自分の中の計画はここで反対されてしぶしぶ食い下がる事で勇敢さを誇示して面子を保とうとしていた。


 しかしその計画が遂行されることは無かった。


 「私は賛成。私も冒険行きたかったし」


 「ダメだよ!」


 いつもナヨナヨしているカーラが聞いたことのないぐらい力強い声を出した。


 「いくら村では強くても所詮僕たちはただの子供だ!

 森に行くのは絶対に反対するよ!」


 「何?あんた怖がってるの?

 大丈夫よ森は前に大人と行った範囲で行くし、道も覚えてるわよ。

 それに私は回復できるし、バルは前衛をして。あんたは魔法を使えるじゃない。

 バル、あんたも何か言いなさいよ。」


 ダメだ、ダメって言わないと、ダメって言うんだ。


 「ああ……その、通りだな。
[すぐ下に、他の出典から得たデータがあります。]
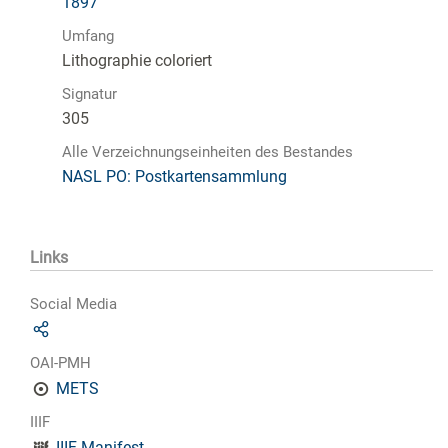
1897
Umfang
Lithographie coloriert
Signatur
305
Alle Verzeichnungseinheiten des Bestandes
NASL PO: Postkartensammlung
Links
Social Media
OAI-PMH
METS
IIIF
IIIF-Manifest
」


 自分は情けないのか、自分自身が嫌になる。


 バルがそんなことを考えている間にも会話は進んでいく。


 「カーラが嫌なら私とバルだけでも行こう。」


 これがトドメとなったらしい、カーラがついに根を上げる。


 「分かったよ…でもこのまま行くのは危ない、修行の途中でポーションを作ったから。

 まあ、師匠が作ったのより劣るけど、ないよりはマシだと思う。」


 「何よー、あんたもノリノリじゃな〜い」


 だんだん不味い方向に転がっていく。


 もう後には引けない、急いで狩班の使っていた防具を取りに行く。


 剣や防具、薬草など一通りの装備を整えて広場へと向かう。


 他のやつに見つからないよういつも通っている道を駆け抜ける。


 どうやら2人ともまだ来ていないらしい。


 1番ノリなのに全然嬉しくない。


 ニーナとカーラもかけてきた。


 一度大きく深呼吸する。

 そして誰も気づかないくらいに小さな声で呟く


「俺が絶対にこいつらを、命を賭けて守って見せる…」


 不意に視線を感じた、視線の出元を見たが一際大きな丘が自分たちを見下ろしているだけだった。


 「どうしたの?」


 ニーナが小首を傾げながらバルに尋ねる。

 

 「なんにもねーよ。さあ、ゴブリンの勇者バル率いる勇者パーティーの出発だ!」


 空には曇が掛かり、今にも泣きそうだ。空はバルの心境を写しているようだった。

 そうしてバル達は森へと足を踏み入れるのであった。